Re: How to handle macrolanguage when no code?

Don Osborn <dzo at bisharat dot net> wrote:

> In looking at the BBC website's offerings in African languages, one 
> notes that they have grouped Kinyarwanda and Kirundi together under 
> http://www.bbc.co.uk/greatlakes/  . This makes sense from a linguistic 
> point of view since as I understand it, the two languages are almost 
> the same. When looking at the view (page) source, one notes that they 
> use lang="rw" (for Kinyarwanda). It may be that the pages I checked 
> are properly Kinyarwanda and an expert would know that they are not 
> Kirundi (rn), but it is in any event true that there is no code 
> element to cover both languages.

Ethnologue says the two are mutually intelligible, which isn't quite the 
same as saying they are the same language.  This is one of those many 
gray areas in language identification.

The fact is that we rely on the distinctions that ISO 639 makes, and if 
they decide that Kinyarwanda and Kirundi (Rundi) are different languages 
then that's what we have to go with.  We can narrow language usage down 
to dialects or other variations, but we have no mechanism to create 
broader categories in such a way that a more specific tag would still 
match.

> I'm curious if there is any other recommended way to handle such a 
> situation where web content may be deliberately and easily designed to 
> cover more than one language as defined by ISO 639 when there is not 
> currently any macrolanguage code for them. Could one for example 
> define a whole page as having two languages? E.g., something like 
> lang="rw, rn"?

If you can, in any markup language or other protocol, it would be a 
feature of that markup language or protocol, and not of language tags or 
subtags per se.  This is similar to protocols that allow something like 
<lang="">.  It doesn't mean that the empty string is a valid language 
tag; it means the "lang" syntax exceptionally allows the empty string as 
a value.

I don't think we want to go down the path of offering aliases.  If the 
content truly is in "rw", it should be tagged as "rw" even if all 
speakers of "rn" can understand it perfectly.
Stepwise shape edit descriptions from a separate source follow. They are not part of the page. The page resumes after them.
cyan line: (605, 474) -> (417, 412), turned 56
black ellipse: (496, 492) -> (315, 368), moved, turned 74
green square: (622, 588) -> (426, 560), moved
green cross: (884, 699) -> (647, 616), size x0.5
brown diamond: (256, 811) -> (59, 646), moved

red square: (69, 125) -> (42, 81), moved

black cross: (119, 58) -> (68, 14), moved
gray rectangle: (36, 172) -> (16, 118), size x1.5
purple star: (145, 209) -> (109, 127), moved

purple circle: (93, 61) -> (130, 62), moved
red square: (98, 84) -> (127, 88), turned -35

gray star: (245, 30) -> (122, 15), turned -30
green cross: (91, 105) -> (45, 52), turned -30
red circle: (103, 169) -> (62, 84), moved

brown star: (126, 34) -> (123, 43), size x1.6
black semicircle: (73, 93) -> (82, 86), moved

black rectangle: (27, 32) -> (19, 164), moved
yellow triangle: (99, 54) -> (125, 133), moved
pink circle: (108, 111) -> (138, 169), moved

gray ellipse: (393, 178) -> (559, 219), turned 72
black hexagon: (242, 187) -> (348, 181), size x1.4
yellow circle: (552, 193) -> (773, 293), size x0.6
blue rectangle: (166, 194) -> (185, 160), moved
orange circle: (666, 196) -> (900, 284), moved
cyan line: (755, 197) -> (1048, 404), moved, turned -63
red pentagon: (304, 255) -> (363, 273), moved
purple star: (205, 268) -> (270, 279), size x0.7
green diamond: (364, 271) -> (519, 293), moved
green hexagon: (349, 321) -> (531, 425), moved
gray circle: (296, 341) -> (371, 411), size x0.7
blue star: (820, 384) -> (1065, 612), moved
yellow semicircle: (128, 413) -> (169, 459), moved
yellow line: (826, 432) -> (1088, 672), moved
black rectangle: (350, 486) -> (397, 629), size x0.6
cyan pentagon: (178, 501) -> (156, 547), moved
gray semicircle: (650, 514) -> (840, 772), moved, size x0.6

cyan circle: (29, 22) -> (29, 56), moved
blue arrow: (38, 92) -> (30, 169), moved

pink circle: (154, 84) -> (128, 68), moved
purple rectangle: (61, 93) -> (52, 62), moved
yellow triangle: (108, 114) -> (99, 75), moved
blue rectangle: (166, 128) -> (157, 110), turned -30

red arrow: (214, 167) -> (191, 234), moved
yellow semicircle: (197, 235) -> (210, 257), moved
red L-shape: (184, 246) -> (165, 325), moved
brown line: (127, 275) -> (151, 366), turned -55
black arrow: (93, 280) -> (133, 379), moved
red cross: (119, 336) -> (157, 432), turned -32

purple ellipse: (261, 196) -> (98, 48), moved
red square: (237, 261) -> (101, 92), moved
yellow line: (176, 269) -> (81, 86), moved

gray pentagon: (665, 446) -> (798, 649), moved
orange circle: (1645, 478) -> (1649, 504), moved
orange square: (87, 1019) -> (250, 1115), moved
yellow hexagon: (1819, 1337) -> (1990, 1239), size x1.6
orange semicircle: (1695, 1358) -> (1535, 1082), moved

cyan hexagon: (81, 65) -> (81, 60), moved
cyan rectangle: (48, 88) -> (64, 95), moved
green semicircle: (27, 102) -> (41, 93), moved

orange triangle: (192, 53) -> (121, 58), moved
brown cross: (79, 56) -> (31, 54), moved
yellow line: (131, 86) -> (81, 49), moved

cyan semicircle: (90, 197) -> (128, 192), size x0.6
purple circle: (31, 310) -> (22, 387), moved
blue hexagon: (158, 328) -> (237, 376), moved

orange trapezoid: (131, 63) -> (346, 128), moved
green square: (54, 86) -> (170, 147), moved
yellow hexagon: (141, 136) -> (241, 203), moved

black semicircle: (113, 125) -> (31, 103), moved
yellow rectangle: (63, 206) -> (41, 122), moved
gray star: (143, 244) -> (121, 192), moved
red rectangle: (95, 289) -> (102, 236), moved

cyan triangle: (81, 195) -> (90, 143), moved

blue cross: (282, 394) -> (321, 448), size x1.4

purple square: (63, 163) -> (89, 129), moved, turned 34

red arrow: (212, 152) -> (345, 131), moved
We have 61 "collection code" subtags available in the Registry, with 
another 55 on the way when 4646bis is approved; one of those might do if 
you really need a different solution.  Asking ISO 639-3/RA to create a 
new macrolanguage to encompass these two languages might (or might not) 
create more confusion than it resolves.  Remember that a new 
macrolanguage would not result in new extlangs for RFC 4646bis.

--
Doug Ewell  *  Thornton, Colorado, USA  *  RFC 4645  *  UTN #14
http://www.ewellic.org
http://www1.ietf.org/html.charters/ltru-charter.html
http://www.alvestrand.no/mailman/listinfo/ietf-languages  ˆ

_______________________________________________
Ietf-languages mailing list
Ietf-languages <at> alvestrand.no
http://www.alvestrand.no/mailman/listinfo/ietf-languages
Phillips, Addison | 9 Apr 2009 06:16
Picon
Favicon

RE: [Ltru] How to handle macrolanguage when no code?

> 
> On 2009/04/09 9:53, Phillips, Addison wrote:
> > HTML certainly allows you to declare that some content is
> applicable to more than one language audience. See:
> 
> Read "HTTP" for "HTML" here. HTML allows you to declare that
> different
> parts of a Web page are in different languages, but not that one
> and the
> same (part of a) Web page are in more than one language.
> 

That's correct. Although this also applies to HTML via the <meta> tag.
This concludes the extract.